The 2026 Italian rail sabotage was a series of coordinated strikes against Italy's national railway infrastructure on February 7, 2026. The incidents occurred on the first full day of the 2026 Winter Olympics (Milano Cortina 2026) and primarily targeted the critical rail corridor near the Bologna hub. While no injuries were reported, the attacks caused extensive delays and service cancellations for approximately 40,000 passengers across Northern and Central Italy. On February 9, an anarchist group claimed responsibility for the acts via an online manifesto.

== Incidents ==
According to police reports, three distinct incidents occurred within a four-hour window on the morning of February 7:

Pesaro arson: Before dawn, an electrical cabin housing track-switching equipment was set on fire near Pesaro. The fire damaged signaling cables on the Ancona–Rimini line, paralyzing traffic along the Adriatic coast.

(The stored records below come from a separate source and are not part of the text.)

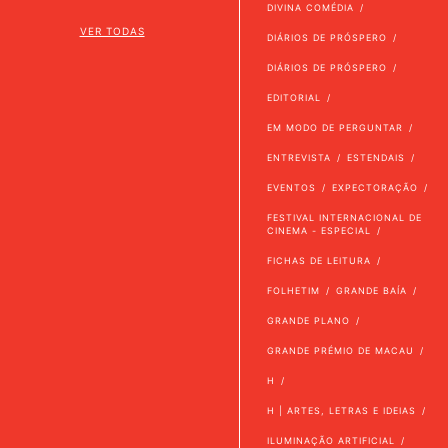
DIVINA COMÉDIA
VER TODAS
DIÁRIOS DE PRÓSPERO
DIÁRIOS DE PRÓSPERO
EDITORIAL
EM MODO DE PERGUNTAR
ENTREVISTA
ESTENDAIS
EVENTOS
EXPECTORAÇÃO
FESTIVAL INTERNACIONAL DE
CINEMA - ESPECIAL
FICHAS DE LEITURA
FOLHETIM
GRANDE BAÍA
GRANDE PLANO
GRANDE PRÉMIO DE MACAU
H
H | ARTES, LETRAS E IDEIAS
ILUMINAÇÃO ARTIFICIAL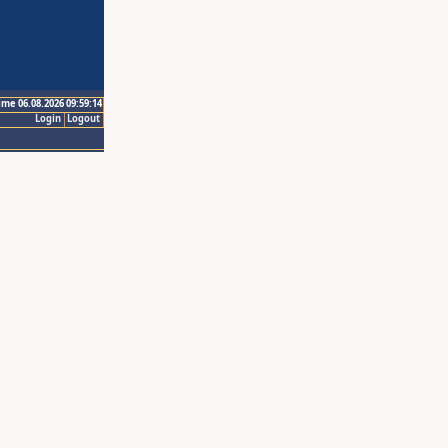
ime 06.08.2026 09:59:14
Login
Logout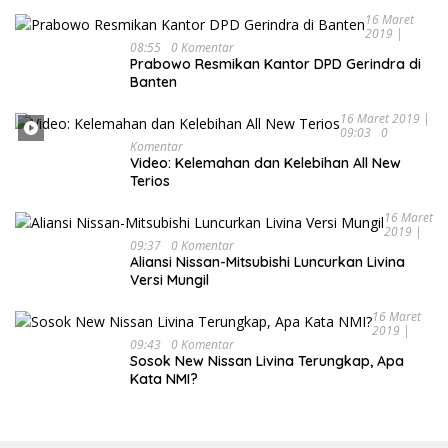
16 Maret
2019 |
08:55
0 Komentar
Prabowo Resmikan Kantor DPD Gerindra di
Banten
16 Maret 2019 |
09:03
0
Komentar
Video: Kelemahan dan Kelebihan All New
Terios
16 Maret
2019 |
09:37
0 Komentar
Aliansi Nissan-Mitsubishi Luncurkan Livina
Versi Mungil
16 Maret
2019 |
09:43
0 Komentar
Sosok New Nissan Livina Terungkap, Apa
Kata NMI?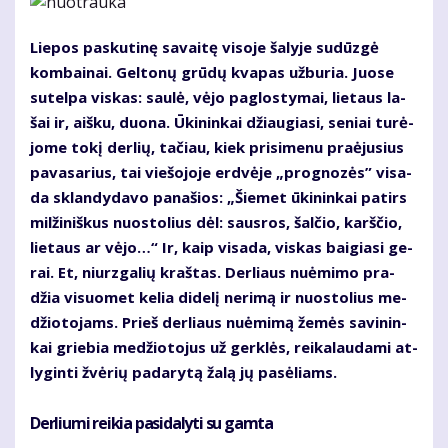
Lie­pos pas­ku­ti­nę sa­vai­tę vi­so­je ša­ly­je su­dūz­gė
kom­bai­nai. Gel­to­nų grū­dų kva­pas už­bu­ria. Juo­se
su­tel­pa vis­kas: sau­lė, vė­jo pa­glos­ty­mai, lie­taus la­
šai ir, aiš­ku, duo­na. Ūki­nin­kai džiau­gia­si, se­niai tu­rė­
jo­me to­kį der­lių, ta­čiau, kiek pri­si­me­nu pra­ėju­sius
pa­va­sa­rius, tai vie­šo­jo­je erd­vė­je „prog­no­zės” vi­sa­
da sklan­dy­da­vo pa­na­šios: „Šie­met ūki­nin­kai pa­tirs
mil­ži­niš­kus nuos­to­lius dėl: saus­ros, šal­čio, karš­čio,
lie­taus ar vė­jo…“ Ir, kaip vi­sa­da, vis­kas bai­gia­si ge­
rai. Et, niurz­ga­lių kraš­tas. Der­liaus nu­ė­mi­mo pra­
džia vi­suo­met ke­lia di­de­lį ne­ri­mą ir nuos­to­lius me­
džio­to­jams. Prieš der­liaus nu­ė­mi­mą že­mės sa­vi­nin­
kai grie­bia me­džio­to­jus už ger­klės, rei­ka­lau­da­mi at­
ly­gin­ti žvė­rių pa­da­ry­tą ža­lą jų pa­sė­liams.
Derliu­mi rei­kia pa­si­da­ly­ti su gam­ta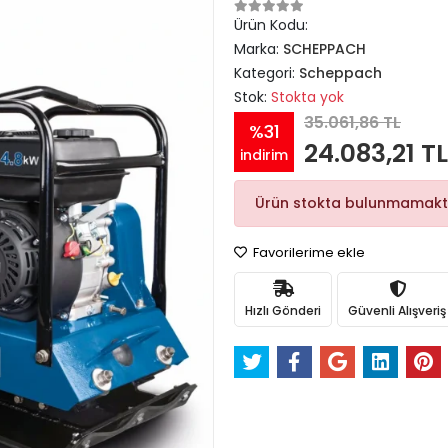
Ürün Kodu:
Marka:
SCHEPPACH
Kategori:
Scheppach
Stok:
Stokta yok
35.061,86 TL
%31
24.083,21 TL
indirim
Ürün stokta bulunmamakt
Favorilerime ekle
Hızlı Gönderi
Güvenli Alışveriş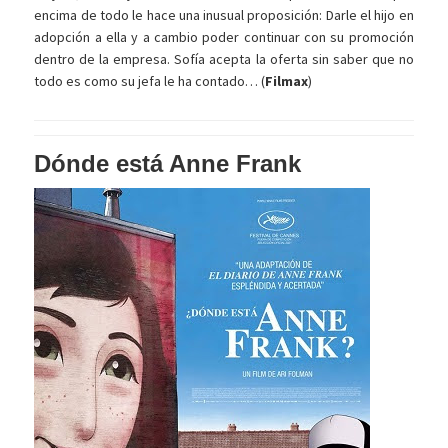
encima de todo le hace una inusual proposición: Darle el hijo en
adopción a ella y a cambio poder continuar con su promoción
dentro de la empresa. Sofía acepta la oferta sin saber que no
todo es como su jefa le ha contado… (
Filmax
)
Dónde está Anne Frank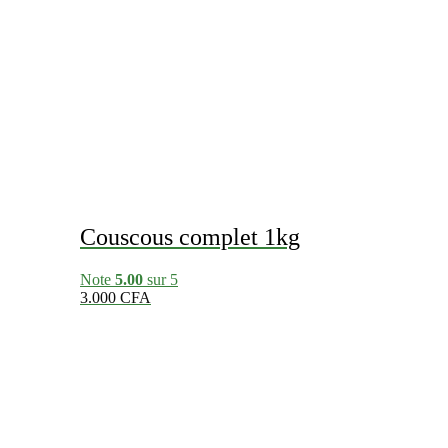
Couscous complet 1kg
Note
5.00
sur 5
3.000
CFA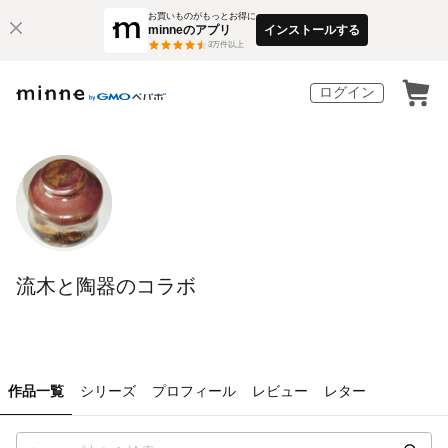
お買いものがもっとお得に
minneのアプリ
インストールする
3
万件以上
ログイン
流木と陶器のコラボ
作品一覧
シリーズ
プロフィール
レビュー
レター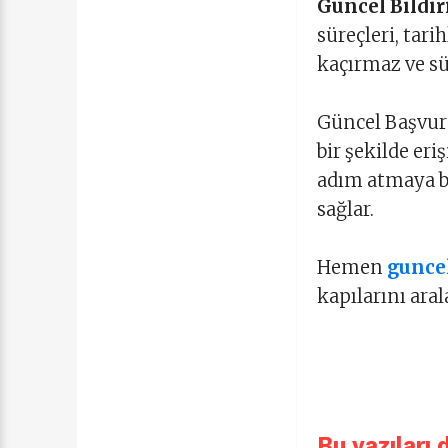
Güncel Bildir
süreçleri, tari
kaçırmaz ve sü
Güncel Başvuru 
bir şekilde er
adım atmaya b
sağlar.
Hemen
gunce
kapılarını aral
Bu yazıları 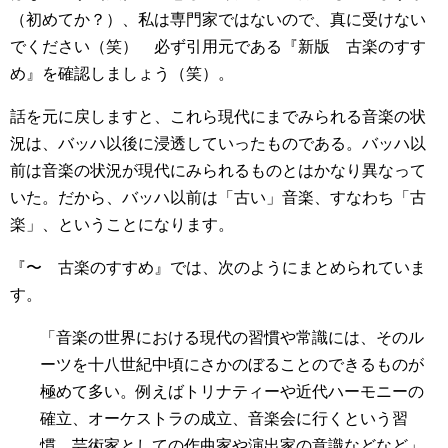
（初めてか？）、私は専門家ではないので、真に受けない
でください（笑） 必ず引用元である『新版 古楽のすす
め』を確認しましょう（笑）。
話を元に戻しますと、これら現代にまでみられる音楽の状
況は、バッハ以後に浸透していったものである。バッハ以
前は音楽の状況が現代にみられるものとはかなり異なって
いた。だから、バッハ以前は「古い」音楽、すなわち「古
楽」、ということになります。
『〜 古楽のすすめ』では、次のようにまとめられていま
す。
「音楽の世界における現代の習慣や常識には、そのル
ーツを十八世紀中頃にさかのぼることのできるものが
極めて多い。例えばトリナティーや近代ハーモニーの
確立、オーケストラの成立、音楽会に行くという習
慣、芸術家としての作曲家や演出家の意識などなど」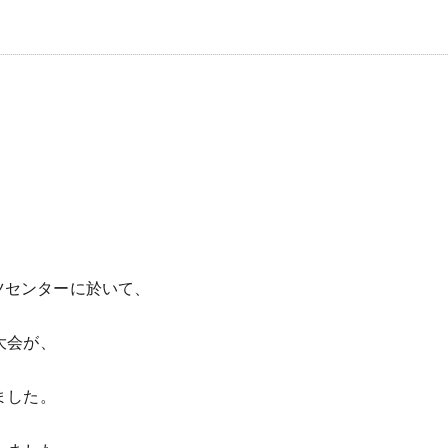
ーツセンターに於いて、
大会が、
ました。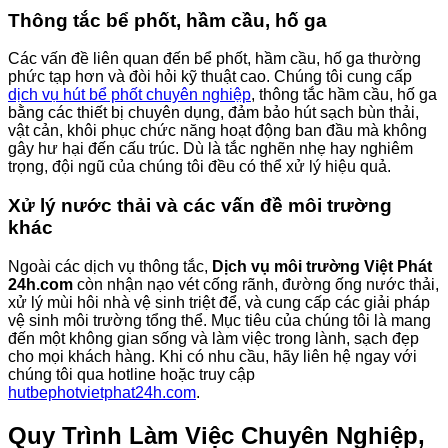
Thông tắc bể phốt, hầm cầu, hố ga
Các vấn đề liên quan đến bể phốt, hầm cầu, hố ga thường
phức tạp hơn và đòi hỏi kỹ thuật cao. Chúng tôi cung cấp
dịch vụ hút bể phốt chuyên nghiệp
, thông tắc hầm cầu, hố ga
bằng các thiết bị chuyên dụng, đảm bảo hút sạch bùn thải,
vật cản, khôi phục chức năng hoạt động ban đầu mà không
gây hư hại đến cấu trúc. Dù là tắc nghẽn nhẹ hay nghiêm
trọng, đội ngũ của chúng tôi đều có thể xử lý hiệu quả.
Xử lý nước thải và các vấn đề môi trường
khác
Ngoài các dịch vụ thông tắc,
Dịch vụ môi trường Việt Phát
24h.com
còn nhận nạo vét cống rãnh, đường ống nước thải,
xử lý mùi hôi nhà vệ sinh triệt để, và cung cấp các giải pháp
vệ sinh môi trường tổng thể. Mục tiêu của chúng tôi là mang
đến một không gian sống và làm việc trong lành, sạch đẹp
cho mọi khách hàng. Khi có nhu cầu, hãy liên hệ ngay với
chúng tôi qua hotline hoặc truy cập
hutbephotvietphat24h.com
.
Quy Trình Làm Việc Chuyên Nghiệp,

Bologna cable damage: Technicians at the Bologna hub discovered that fiber-optic cables used for train speed detection had been deliberately severed in manholes near Castel Maggiore.

IED discovery: A rudimentary incendiary device, consisting of a plastic bottle filled with flammable liquid and a timer, was neutralized by bomb disposal units on a track switch linking Bologna to Padua.

== Impact ==
The state-owned railway operator, Ferrovie dello Stato Italiane, reported that high-speed services were diverted to conventional surface lines, resulting in delays of up to 150 minutes. The disruptions impacted travelers heading to Olympic venues in Milan, Venice, and Cortina d'Ampezzo.

== Investigation and claims ==
The Italian Ministry of the Interior described the events as "serious sabotage" and "acts of terrorism" intended to damage Italy's international image during the Games. The investigation is being led by the DIGOS anti-terrorism unit.

On February 9, 2026, a statement was published on an anarchist web portal claiming responsibility. The group characterized the Olympics as a "capitalist showcase" and a "testing ground for mass surveillance," stating that the sabotage was a response to government security policies.